# [WORK ORDER]
State how many lines of the data below hold the string "workplace", giving nothing but the number.

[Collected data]
====================

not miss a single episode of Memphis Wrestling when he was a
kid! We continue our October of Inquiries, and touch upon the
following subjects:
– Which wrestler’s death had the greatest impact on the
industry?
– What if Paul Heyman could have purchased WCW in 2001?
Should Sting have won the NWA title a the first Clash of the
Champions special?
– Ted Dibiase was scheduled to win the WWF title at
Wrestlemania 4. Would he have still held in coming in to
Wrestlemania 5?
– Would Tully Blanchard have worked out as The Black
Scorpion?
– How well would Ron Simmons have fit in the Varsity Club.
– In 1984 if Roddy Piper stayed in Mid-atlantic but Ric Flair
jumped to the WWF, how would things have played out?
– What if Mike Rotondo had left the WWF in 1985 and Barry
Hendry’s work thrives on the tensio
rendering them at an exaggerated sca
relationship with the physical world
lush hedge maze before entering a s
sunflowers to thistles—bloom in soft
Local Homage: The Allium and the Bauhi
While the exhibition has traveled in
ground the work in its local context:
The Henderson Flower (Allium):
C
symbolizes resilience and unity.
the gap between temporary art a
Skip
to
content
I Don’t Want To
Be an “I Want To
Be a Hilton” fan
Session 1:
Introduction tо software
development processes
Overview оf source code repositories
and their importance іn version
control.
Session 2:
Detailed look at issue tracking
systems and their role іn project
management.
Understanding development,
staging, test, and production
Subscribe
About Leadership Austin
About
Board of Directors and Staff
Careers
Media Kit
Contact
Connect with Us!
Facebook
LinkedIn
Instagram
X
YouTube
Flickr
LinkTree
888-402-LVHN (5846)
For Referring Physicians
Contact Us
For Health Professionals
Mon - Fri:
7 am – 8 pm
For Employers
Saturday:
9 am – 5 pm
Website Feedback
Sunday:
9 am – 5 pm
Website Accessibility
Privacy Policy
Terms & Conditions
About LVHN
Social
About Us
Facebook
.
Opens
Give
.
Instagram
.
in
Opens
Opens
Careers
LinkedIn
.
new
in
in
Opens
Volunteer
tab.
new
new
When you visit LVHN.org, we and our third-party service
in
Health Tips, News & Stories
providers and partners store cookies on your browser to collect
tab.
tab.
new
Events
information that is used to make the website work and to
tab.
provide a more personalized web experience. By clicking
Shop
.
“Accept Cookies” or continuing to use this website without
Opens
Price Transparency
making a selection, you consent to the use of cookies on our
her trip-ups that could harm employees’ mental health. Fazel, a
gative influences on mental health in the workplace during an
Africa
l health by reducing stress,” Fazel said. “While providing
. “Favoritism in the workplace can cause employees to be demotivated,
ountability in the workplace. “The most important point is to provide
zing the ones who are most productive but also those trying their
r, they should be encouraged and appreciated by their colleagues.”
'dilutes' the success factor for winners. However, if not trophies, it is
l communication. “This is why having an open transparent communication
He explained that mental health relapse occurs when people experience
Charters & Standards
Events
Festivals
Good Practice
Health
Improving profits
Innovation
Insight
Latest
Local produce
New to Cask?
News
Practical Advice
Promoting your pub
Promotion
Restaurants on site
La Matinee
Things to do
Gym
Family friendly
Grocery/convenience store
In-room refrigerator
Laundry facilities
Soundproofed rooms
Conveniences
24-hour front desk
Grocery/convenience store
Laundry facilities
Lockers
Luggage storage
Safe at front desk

====================

# [RESULT]
3